Based on record review and interview, the manager failed to ensure that a personnel record for one of three employees reviewed included documentation of the individual's skills and knowledge applicable to the individual's job duties. The deficient practice posed a risk if an employee was unable to meet a resident's needs. Findings include: 1. Review of E2's personnel record revealed documentation of E2's skills and knowledge was not available for review. 2. In an interview, E1 and E3 acknowledged E2's skills and knowledge were not documented in the personnel record.
Based on record review and interview, the manager failed to ensure a resident accepted by the assisted living facility submitted documentation signed by a medical practitioner or a registered nurse that stated whether the individual required continuous medical services, continuous or intermittent nursing services, or restraints, for one of two residents reviewed.
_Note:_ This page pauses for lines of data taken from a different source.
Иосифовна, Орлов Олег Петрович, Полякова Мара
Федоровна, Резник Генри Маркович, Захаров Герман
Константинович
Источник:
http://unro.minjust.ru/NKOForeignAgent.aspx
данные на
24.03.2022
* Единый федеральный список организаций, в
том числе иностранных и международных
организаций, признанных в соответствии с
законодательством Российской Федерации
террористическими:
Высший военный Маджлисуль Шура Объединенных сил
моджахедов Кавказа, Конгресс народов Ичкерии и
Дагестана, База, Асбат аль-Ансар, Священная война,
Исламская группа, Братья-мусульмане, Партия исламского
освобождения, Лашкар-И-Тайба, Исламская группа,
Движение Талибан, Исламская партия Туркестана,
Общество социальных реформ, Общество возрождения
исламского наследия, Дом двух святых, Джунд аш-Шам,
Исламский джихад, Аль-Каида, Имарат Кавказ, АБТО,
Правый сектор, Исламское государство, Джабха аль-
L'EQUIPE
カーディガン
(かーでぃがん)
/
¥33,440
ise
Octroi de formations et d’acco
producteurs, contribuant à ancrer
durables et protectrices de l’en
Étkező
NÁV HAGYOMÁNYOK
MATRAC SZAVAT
The deficient practice posed a risk if the facility was unable to meet a resident's needs. Findings include: 1. A review of R1's (admitted in 2022) medical record revealed no documentation that stated whether the resident required continuous medical services, continuous or intermittent nursing services, or restraints. 2. In an interview, E1 reported that the resident was already on hospice when admitted, so E1 thought the documentation was unnecessary. E1 and E3 acknowledged R1 did not provide documentation signed by a medical practitioner or a registered nurse that stated whether the resident required continuous medical services, continuous or intermittent nursing services, or restraints.
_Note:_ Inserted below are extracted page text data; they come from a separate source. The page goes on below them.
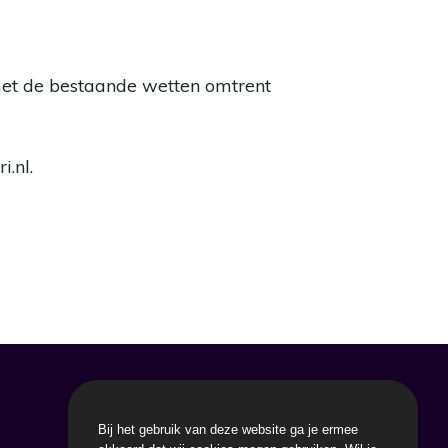
 met de bestaande wetten omtrent
i.nl
.
PRODUCTEN
Bij het gebruik van deze website ga je ermee
Digitale klantenkaart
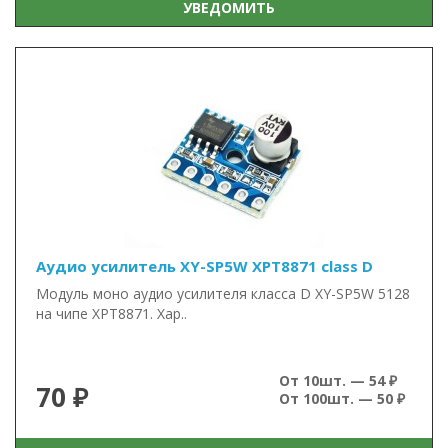
УВЕДОМИТЬ
Аудио усилитель XY-SP5W XPT8871 class D
Модуль моно аудио усилителя класса D XY-SP5W 5128
на чипе XPT8871. Хар..
От 10шт. — 54 ₽
70 ₽
От 100шт. — 50 ₽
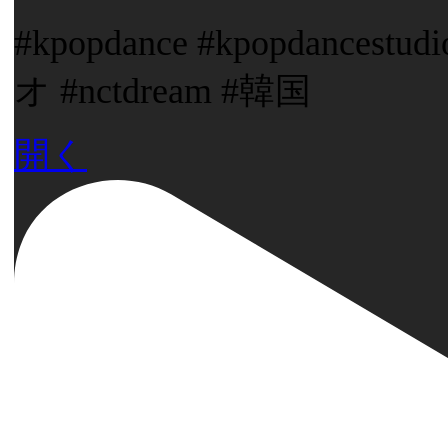
#kpopdance #kpopdance
オ #nctdream #韓国
開く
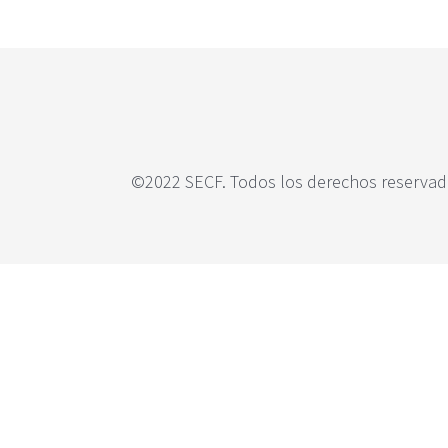
c
i
p
a
l
©2022 SECF. Todos los derechos reservado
Based on record review, observation and interview, the manager failed to ensure the caregiver documented the services provided in the resident's medical record, for two of two residents reviewed. The deficient practice posed a risk as services could not be verified as provided against a service plan. Findings include: 1. Review of R1's medical record revealed a current written service plan for personal care services dated February 5, 2024. This service plan stated the following service was needed: "Nail Care: Dependent, by CG; Check fingernails to clean; check toenails after each complete bath and clean" However, documentation was not available indicating this service was provided. 2. Review of R2's medical record revealed a current written service plan for directed care services dated April 10, 2024. This service plan stated the following services were needed: "Nail Care: Dependent, by CG; Check fingernails to clean; trim fingernails PRN; check toenails after each complete bath and clean" and "Comb hair: Dependent; by CG; daily" However, documentation was not available indicating these services were provided. 3. The Compliance Officer observed that R1's and R2's fingernails looked as if the nail care was being provided and R2's hair appeared combed. 4. During an interview, E1 and E3 acknowledged R1's and R2's medical records did not include documentation of the services provided.